Of course I do not wish anyone's gear to be replaced completely but if you'll have the possibility ... Do it again, Sam!


----------



## NancyP (Mar 12, 2018)

Ow! This shows the wisdom of kayaking / canoeing photographers keeping gear in dry bags when not actually shooting. 

Watershed brand is pricey, but the quality is top-notch.


----------



## old-pr-pix (Mar 12, 2018)

Ouch! Painful way to create an excuse to upgrade to the 100-400 Mark II version! I suppose they were lucky to even retrieve their gear. Any canoe mishaps I've encountered tended to mean anything not tied down in dry bags is likely to be lost forever.


----------



## goldenhusky (Mar 12, 2018)

Feel sorry for the folks. Samantha is quite creative. If this message is true this tells us Canon folks do read this forum. Hope they get a hint or two from here.


----------



## Don Haines (Mar 12, 2018)

NancyP said:


> Ow! This shows the wisdom of kayaking / canoeing photographers keeping gear in dry bags when not actually shooting.
> 
> Watershed brand is pricey, but the quality is top-notch.

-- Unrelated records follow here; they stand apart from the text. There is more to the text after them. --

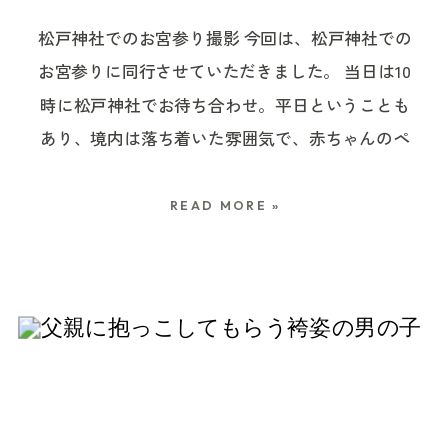
15時40分土日祝日：9時〜16時 初穂料7,000円 ご祈
やジャケット、涼しい素材のワンピースなどがお
松戸神社でのお宮参り撮影 今回は、松戸神社での
祷の予約予約不要・毎日随時受付 電話番号04-
すすめです。 家族全員の服装を完全にそろえなく
お宮参りに同行させていただきました。 当日は10
7173-8081 駐車場あり 七五三シーズンには、参拝
ても、色味や雰囲気を軽く合わせるだけで、写真
時に松戸神社でお待ち合わせ。平日ということも
するご家族やご祈祷の受付が重なる可能性があり
にはまとまりが生まれます。 夏にお宮参りをする
あり、境内は落ち着いた雰囲気で、赤ちゃんのペ
ます。 受付時間やご祈祷について変更される場合
場合の暑さ対策 夏のお宮参りでは、予定どおりに
ースに合わせながらゆっくり撮影を進めることが
もあるため、お参り前には廣幡八幡宮の公式案内
すべてを進めることより、赤ちゃんとお母さんの
できました。 まずはお母さまにかけ着をかけて、
もご確認ください。 廣幡八幡宮の七五三｜ご祈祷
様子を見ながら調整できる余白を残しておきまし
READ MORE »
ご祈祷の受付へ。 準備が整ったあと、ご祈祷へ進
の受付と当日の流れ 廣幡八幡宮のご祈祷は、事前
ょう。 比較的涼しい時間帯を選ぶ 可能であれ
みました。ご祈祷自体は長すぎず、赤ちゃん連れ
予約をせず、当日に社務所で申し込みます。 当日
ば、気温が上がりきる前の午前中など、比較的過
のご家族にも無理のない流れだったように感じま
の流れは、おおむね次のようになります。 混雑状
ごしやすい時間帯を選びます。 ただし、赤ちゃん
す。 ご祈祷のあとは、絵馬を書いたり、境内で記
況によって、ご祈祷までの待ち時間や終了時刻は
の授乳時間や上のお子さんの生活リズムもあるた
念写真を残したりしながら、ご家族で過ごす時間
変わります。 その後に会食を予定している場合
め、早ければ必ずよいというわけではありませ
を撮影していきました。 松戸神社でのお宮参りの
も、時間を詰めすぎず、少し余裕を持った予約に
ん。 神社のご祈祷受付時間や移動時間も確認しな
ご祈祷予約や初穂料、撮影ルールについては、こ
しておくと安心です。 七五三の授与品について
がら、無理のない時間を選びましょう。 神社での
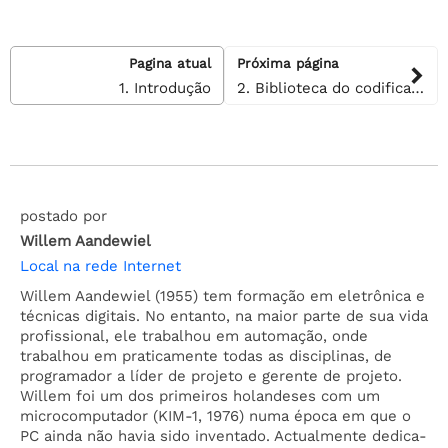
Pagina atual
Próxima página
1. Introdução
2. Biblioteca do codificador rotativo I2C
postado por
Willem Aandewiel
Local na rede Internet
Willem Aandewiel (1955) tem formação em eletrônica e
técnicas digitais. No entanto, na maior parte de sua vida
profissional, ele trabalhou em automação, onde
trabalhou em praticamente todas as disciplinas, de
programador a líder de projeto e gerente de projeto.
Willem foi um dos primeiros holandeses com um
microcomputador (KIM-1, 1976) numa época em que o
PC ainda não havia sido inventado. Actualmente dedica-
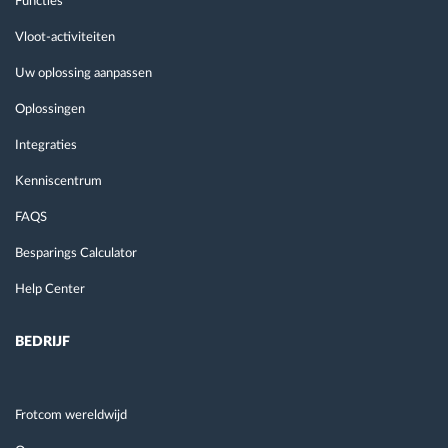
Functies
Vloot-activiteiten
Uw oplossing aanpassen
Oplossingen
Integraties
Kenniscentrum
FAQS
Besparings Calculator
Help Center
BEDRIJF
Frotcom wereldwijd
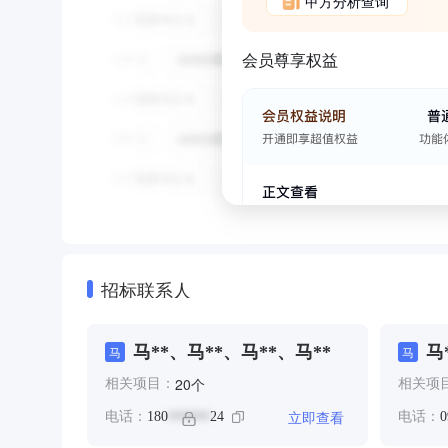
甲方分析查询
会员尊享权益
招标联系人
马**、马**、马**、马**
马
马
马
个
20
相关项目：
相关项
立即查看
电话：
180
24
电话：
0
******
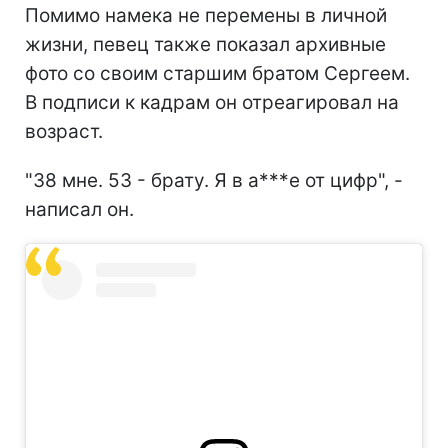
Помимо намека не перемены в личной
жизни, певец также показал архивные
фото со своим старшим братом Сергеем.
В подписи к кадрам он отреагировал на
возраст.
"38 мне. 53 - брату. Я в а***е от цифр", -
написал он.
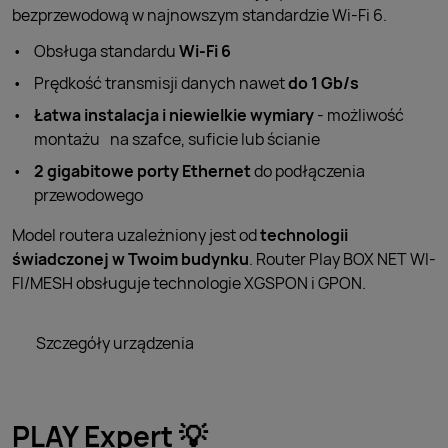
bezprzewodową w najnowszym standardzie Wi-Fi 6.
Obsługa standardu
Wi-Fi 6
Prędkość transmisji danych nawet
do 1 Gb/s
Łatwa instalacja i niewielkie wymiary
- możliwość
montażu na szafce, suficie lub ścianie
2 gigabitowe porty Ethernet
do podłączenia
przewodowego
Model routera uzależniony jest od
technologii
świadczonej w Twoim budynku
. Router Play BOX NET WI-
FI/MESH obsługuje technologie XGSPON i GPON.
Szczegóły urządzenia
PLAY Expert 💡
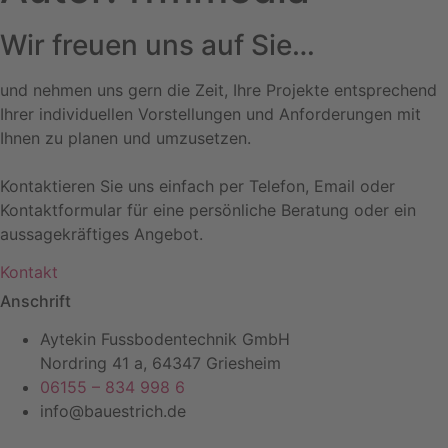
Wir freuen uns auf Sie…
und nehmen uns gern die Zeit, Ihre Projekte entsprechend
Ihrer individuellen Vorstellungen und Anforderungen mit
Ihnen zu planen und umzusetzen.
Kontaktieren Sie uns einfach per Telefon, Email oder
Kontaktformular für eine persönliche Beratung oder ein
aussagekräftiges Angebot.
Kontakt
Anschrift
Aytekin Fussbodentechnik GmbH
Nordring 41 a, 64347 Griesheim
06155 – 834 998 6
info@bauestrich.de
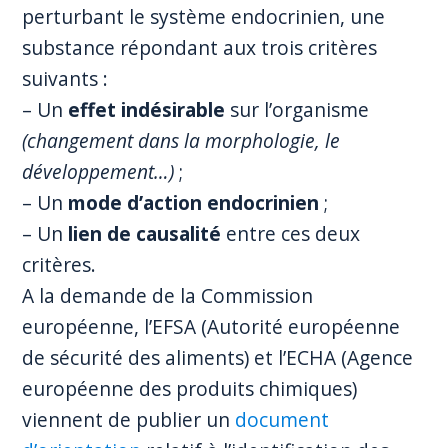
perturbant le système endocrinien, une
substance répondant aux trois critères
suivants :
– Un
effet indésirable
sur l’organisme
(changement dans la morphologie, le
développement…)
;
– Un
mode d’action endocrinien
;
– Un
lien de causalité
entre ces deux
critères.
A la demande de la Commission
européenne, l’EFSA (Autorité européenne
de sécurité des aliments) et l’ECHA (Agence
européenne des produits chimiques)
viennent de publier un
document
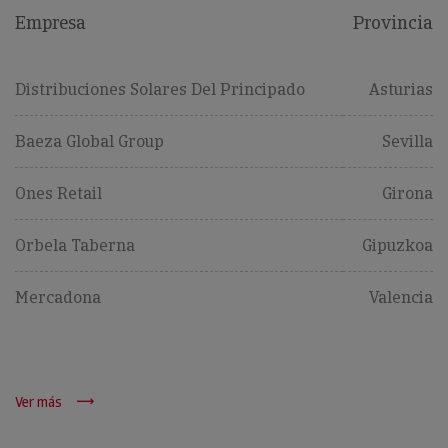
Empresa
Provincia
Distribuciones Solares Del Principado
Asturias
Baeza Global Group
Sevilla
Ones Retail
Girona
Orbela Taberna
Gipuzkoa
Mercadona
Valencia
Ver más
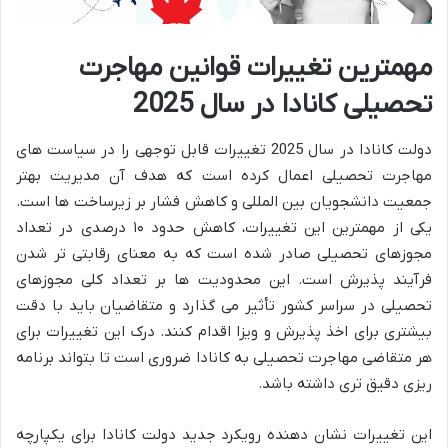
مهمترین تغییرات قوانین مهاجرت
تحصیلی کانادا در سال 2025
دولت کانادا در سال 2025 تغییرات قابل توجهی را در سیاست های
مهاجرت تحصیلی اعمال کرده است که هدف آن مدیریت بهتر
جمعیت دانشجویان بین المللی و کاهش فشار بر زیرساخت ها است.
یکی از مهمترین این تغییرات، کاهش حدود ۱۰ درصدی در تعداد
مجوزهای تحصیلی صادر شده است که به معنای رقابتی تر شدن
فرآیند پذیرش است. این محدودیت ها بر تعداد کلی مجوزهای
تحصیلی در سراسر کشور تأثیر می گذارد و متقاضیان باید با دقت
بیشتری برای اخذ پذیرش و ویزا اقدام کنند. درک این تغییرات برای
هر متقاضی مهاجرت تحصیلی به کانادا ضروری است تا بتواند برنامه
ریزی دقیق تری داشته باشد.
این تغییرات نشان دهنده رویکرد جدید دولت کانادا برای یکپارچه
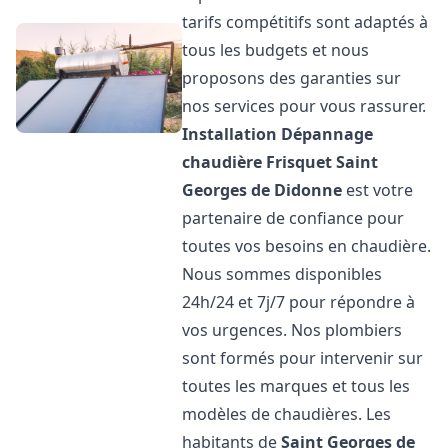
tarifs compétitifs sont adaptés à
tous les budgets et nous
proposons des garanties sur
nos services pour vous rassurer.
Installation Dépannage
chaudière Frisquet
Saint
Georges de Didonne
est votre
partenaire de confiance pour
toutes vos besoins en chaudière.
Nous sommes disponibles
24h/24 et 7j/7 pour répondre à
vos urgences. Nos plombiers
sont formés pour intervenir sur
toutes les marques et tous les
modèles de chaudières. Les
habitants de
Saint Georges de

And pelican cases.... my gear has survived 45 years of canoe tripping in dry bags, and then pelican cases..... so far, so good!


----------



## NancyP (Mar 14, 2018)

Paddlers can be subject to G.A.S. as well (I know someone with at least 12 kayaks - his kayaks come in extra-long, long, short, fold-up, stand-up-paddle, ultra-light, and he has 2 of each, for wife and himself.


----------



## slclick (Mar 14, 2018)

Where is the CropBot? Or the APS-H Bot?


----------